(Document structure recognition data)
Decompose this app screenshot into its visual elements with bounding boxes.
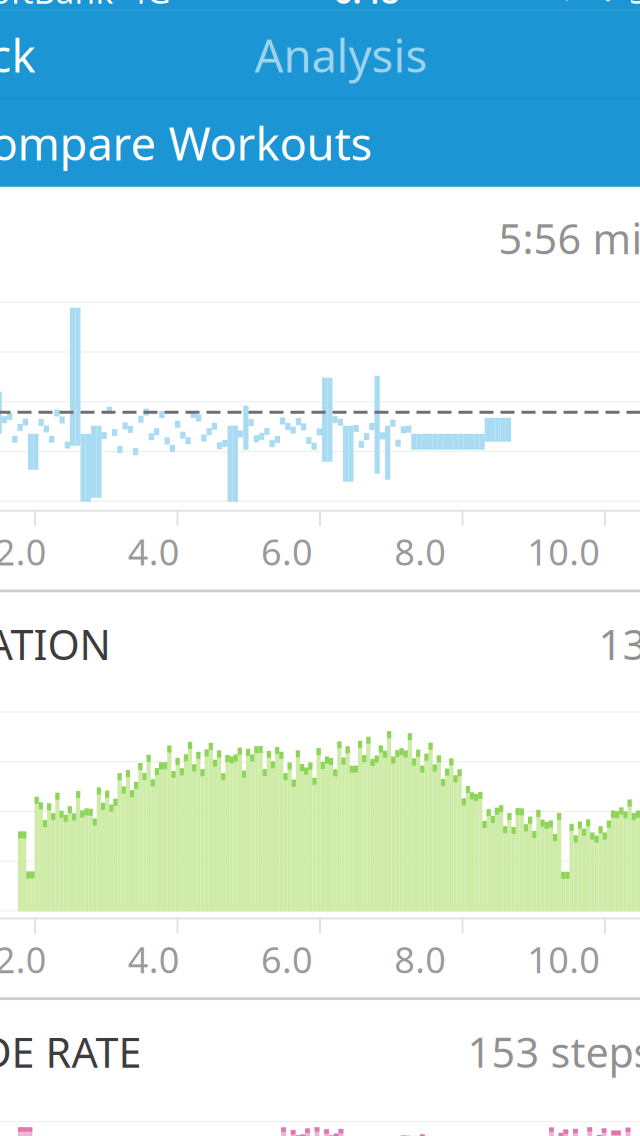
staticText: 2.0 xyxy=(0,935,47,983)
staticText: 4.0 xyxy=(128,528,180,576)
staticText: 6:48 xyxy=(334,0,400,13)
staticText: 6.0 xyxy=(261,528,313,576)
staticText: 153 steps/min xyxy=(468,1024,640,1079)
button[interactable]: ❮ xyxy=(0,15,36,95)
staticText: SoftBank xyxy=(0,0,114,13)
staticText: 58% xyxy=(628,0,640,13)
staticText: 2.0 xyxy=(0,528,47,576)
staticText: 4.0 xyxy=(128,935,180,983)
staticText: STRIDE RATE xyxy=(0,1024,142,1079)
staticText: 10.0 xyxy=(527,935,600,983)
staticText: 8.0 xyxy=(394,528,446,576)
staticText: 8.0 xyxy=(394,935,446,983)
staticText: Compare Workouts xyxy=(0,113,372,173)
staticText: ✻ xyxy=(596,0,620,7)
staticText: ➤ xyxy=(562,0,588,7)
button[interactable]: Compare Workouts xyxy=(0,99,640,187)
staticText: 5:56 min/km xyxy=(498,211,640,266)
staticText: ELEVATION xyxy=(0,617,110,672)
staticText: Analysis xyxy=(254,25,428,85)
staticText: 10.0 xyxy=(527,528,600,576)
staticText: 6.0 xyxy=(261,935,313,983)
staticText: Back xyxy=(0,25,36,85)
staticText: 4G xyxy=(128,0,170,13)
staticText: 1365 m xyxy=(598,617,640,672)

--

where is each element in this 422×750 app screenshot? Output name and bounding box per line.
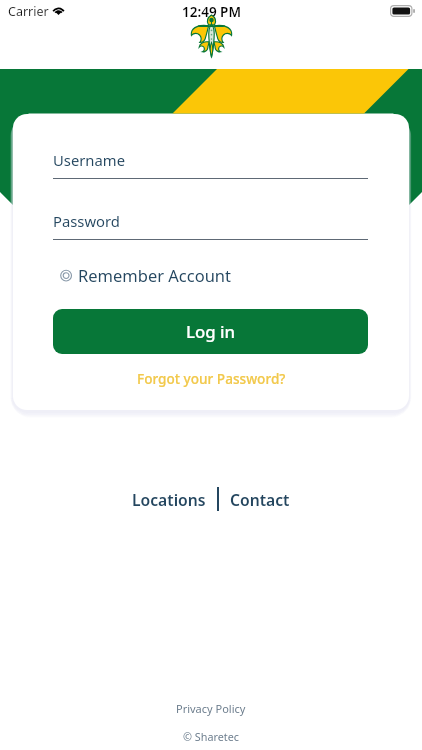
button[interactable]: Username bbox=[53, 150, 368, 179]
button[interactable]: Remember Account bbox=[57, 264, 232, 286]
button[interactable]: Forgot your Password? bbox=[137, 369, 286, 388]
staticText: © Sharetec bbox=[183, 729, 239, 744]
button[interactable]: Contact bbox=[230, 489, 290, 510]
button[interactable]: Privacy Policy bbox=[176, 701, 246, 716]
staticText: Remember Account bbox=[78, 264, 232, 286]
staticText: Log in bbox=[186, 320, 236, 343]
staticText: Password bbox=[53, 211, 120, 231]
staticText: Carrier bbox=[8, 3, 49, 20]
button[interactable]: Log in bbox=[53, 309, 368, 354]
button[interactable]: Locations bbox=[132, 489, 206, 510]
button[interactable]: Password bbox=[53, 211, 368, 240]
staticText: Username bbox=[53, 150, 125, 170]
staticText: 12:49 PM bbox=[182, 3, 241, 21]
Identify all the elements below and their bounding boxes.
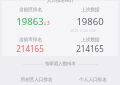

§ Exercise details:
Beginning with the line above that contains "where is each" and ending with the line that contains "Identify all the", quote each line exactly, keeping out the pictures.

§ Written solution:
where is each element in this 422×750 app screenshot? Output name and bounding box per line.
button[interactable]: Username bbox=[53, 150, 368, 179]
button[interactable]: Remember Account bbox=[57, 264, 232, 286]
button[interactable]: Forgot your Password? bbox=[137, 369, 286, 388]
staticText: © Sharetec bbox=[183, 729, 239, 744]
button[interactable]: Contact bbox=[230, 489, 290, 510]
button[interactable]: Privacy Policy bbox=[176, 701, 246, 716]
staticText: Remember Account bbox=[78, 264, 232, 286]
staticText: Log in bbox=[186, 320, 236, 343]
staticText: Password bbox=[53, 211, 120, 231]
staticText: Carrier bbox=[8, 3, 49, 20]
button[interactable]: Log in bbox=[53, 309, 368, 354]
button[interactable]: Locations bbox=[132, 489, 206, 510]
button[interactable]: Password bbox=[53, 211, 368, 240]
staticText: Username bbox=[53, 150, 125, 170]
staticText: 12:49 PM bbox=[182, 3, 241, 21]
Identify all the elements below and their bounding boxes.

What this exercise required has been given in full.